Several years ago, when a local bookstore was going out of business, I looked at the shelves to see what I might like to buy during the final sale days. There were three shelves of guide books, and I hoped to buy several "Golden Guides to [Insects, Mammals, Fish, Reptiles, Spiders, etc.]" for budding scientists among family and friends. Alas, I waited too long, and when I finally got back to the store the shelves were empty except for one lone, rather slim book: "A Field Guide to Ticks." After a moment of distress that I had failed Shopping 101, I picked up the book, paid for it at the register, and took it home. While i haven't consulted it too often, I do like to display it prominently on the living room bookshelf. In fact, I have brought several additional copies and given them as Christmas presents to friends with particularly tick-infested gardens and woods.
About fifteen years ago I drew a tee shirt for our Women n Science Program. There was a dog with a hat as the center piece, and with a nod to the multitude of biologists among us, the dog peers into a microscope at some unformed mass on the stage. The shirts went like the proverbial hot cakes, and gradually mine became thin and ragged and positively indecent to wear.

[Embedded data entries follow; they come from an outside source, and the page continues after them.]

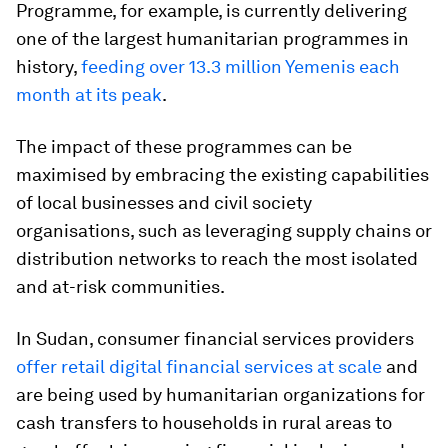
Programme, for example, is currently delivering
one of the largest humanitarian programmes in
history,
feeding over 13.3 million Yemenis each
month at its peak
.
The impact of these programmes can be
maximised by embracing the existing capabilities
of local businesses and civil society
organisations, such as leveraging supply chains or
distribution networks to reach the most isolated
and at-risk communities.
In Sudan, consumer financial services providers
offer retail digital financial services at scale
and
are being used by humanitarian organizations for
cash transfers to households in rural areas to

Time passed. On the occasion of a friend's retirement two years ago, I decided to reprint the shirts. The design, dog and hat stayed intact, but the second edition shirt places a tick on the microscope stage. What better research endeavor for a young dog scientist than to study ticks - and maybe provide some insight into how to thwart their efforts to creep out the world.

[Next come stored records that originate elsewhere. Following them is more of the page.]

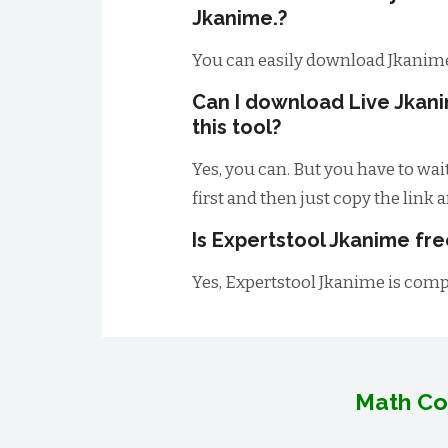
Jkanime.?
You can easily download Jkanime
Can I download Live Jkan
this tool?
Yes, you can. But you have to wai
first and then just copy the link 
Is Expertstool Jkanime fre
Yes, Expertstool Jkanime is compl
Math Co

After the new shirts were printed and publicly presented to the retiring and slightly dazed colleague, I heard this story of what happened to one of our graduates during his time in graduate school out in LA.
One sunny morning, while riding the bus to his lab and planning his experiments for the day, his thoughts were interrupted when another rider started to ream him out because she objected to a woman in science being represented by a dog. And, a dog with a hat! After a few minutes of being the object of this public spectacle, he fled the bus. He mentioned this incident to his faculty mentor back home, who, the story goes, knew about "the problem," and that was why he had decided years previously to give his shirt away to a one of his students.
I love the shirt. Most people do. But now I am over-sensitized about the picture, and I honestly do not know what to do with eighteen new, lovely, women in science tee shirts, complete with dog, hat, microscope, and anatomically correct tick (using, of course, my trusty field guide to provide an up close and personal model of a tick).